Italy fears return to 'Years of lead'

五月 28, 1999

Massimo D'Antona 51 law professor at Rome's La Sapienza University and key government adviser on labour relations, assassinated in a hit involving at least four people as he walked past the sociology faculty. He was a member of the Democrats of the Left, the largest party in the coalition.

First active in 1969, at about the same time as the Baader Meinhoff gang in Germany and the Angry Brigade in Britain, the Marxist-Leninist Red Brigades aimed to create a revolutionary state through armed struggle and split Italy from the western alliance. Most of their victims in the "years of lead" were symbols of institutions, such as politicians, businessmen and union figures.

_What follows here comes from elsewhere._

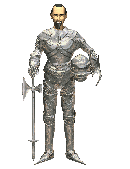 At what (x,y) coordinates should I click in order to perform the action: click on chest. Please return your answer as a coordinate pair (x, y). Looking at the image, I should click on (52, 44), (66, 41).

Red Brigades blamed for kidnapping of former Italian prime minister Aldo Moro in 1978, held captive for 55 days before his body was dumped in Rome (right). But some believe the operation, in which Moro's five bodyguards were killed, was beyond its capabilities and that Moro's former political allies disliked his plan for a government of national unity.

Red Brigades kidnapped Brigadier-General Jamas Dozior (below), the highest ranking US Nato officer in Italy (rescued in a raid on their hideout in northern Italy) in 1981 and claimed responsibility for the murder of Leamon Hunt, the American head of the Sinai Multinational Force and Observer Group in 1984.

In 1984 the group split into two factions - the Communist Combatant Party and the Union of Combatant Communists.

In 1989 many of its leaders were arrested by Italian and French authorities and placed on trial (above).

1988: Rohorto Ruffilli, academic and advser to Christian Democratic Prime Minister Ciriaco De Mita, was Italy's last political assassination - until now.

A bomb attack on the Nato Defence College building in Rome in January 1995 was claimed by the Red Brigades.